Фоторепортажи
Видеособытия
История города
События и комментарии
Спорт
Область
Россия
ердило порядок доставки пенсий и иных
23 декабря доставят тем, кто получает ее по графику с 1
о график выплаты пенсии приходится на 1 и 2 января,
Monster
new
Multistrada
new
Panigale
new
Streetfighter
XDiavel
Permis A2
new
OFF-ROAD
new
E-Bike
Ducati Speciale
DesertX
* * *
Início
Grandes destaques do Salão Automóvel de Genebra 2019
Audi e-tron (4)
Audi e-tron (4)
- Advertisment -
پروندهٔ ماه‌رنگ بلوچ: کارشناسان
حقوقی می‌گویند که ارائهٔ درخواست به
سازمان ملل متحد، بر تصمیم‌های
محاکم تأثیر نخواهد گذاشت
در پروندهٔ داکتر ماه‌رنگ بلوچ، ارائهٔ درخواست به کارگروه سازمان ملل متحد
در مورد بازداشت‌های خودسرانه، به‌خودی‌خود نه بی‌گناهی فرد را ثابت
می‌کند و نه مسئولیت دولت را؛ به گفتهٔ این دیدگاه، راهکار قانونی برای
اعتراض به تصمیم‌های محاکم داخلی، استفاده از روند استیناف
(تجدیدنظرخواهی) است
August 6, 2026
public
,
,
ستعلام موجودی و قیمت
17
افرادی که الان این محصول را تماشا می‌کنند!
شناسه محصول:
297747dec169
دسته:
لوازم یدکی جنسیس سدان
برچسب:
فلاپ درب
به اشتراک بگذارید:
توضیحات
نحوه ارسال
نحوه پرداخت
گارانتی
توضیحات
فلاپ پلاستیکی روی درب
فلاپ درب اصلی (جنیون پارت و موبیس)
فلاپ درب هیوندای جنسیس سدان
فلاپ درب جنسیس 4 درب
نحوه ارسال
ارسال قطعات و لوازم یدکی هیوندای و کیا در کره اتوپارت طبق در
...
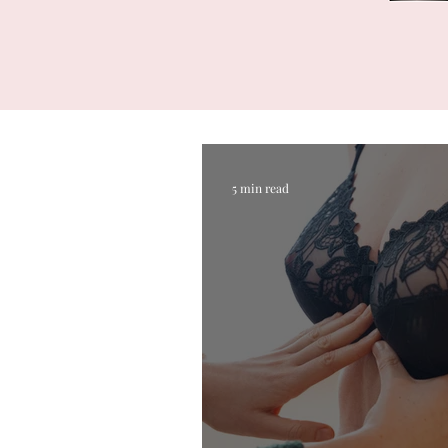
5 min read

▶ [Try it]
Give the number of lines in the records where the word "لوازم" shows up. Nothing else belongs in the reply.

▶ [Written reply]
2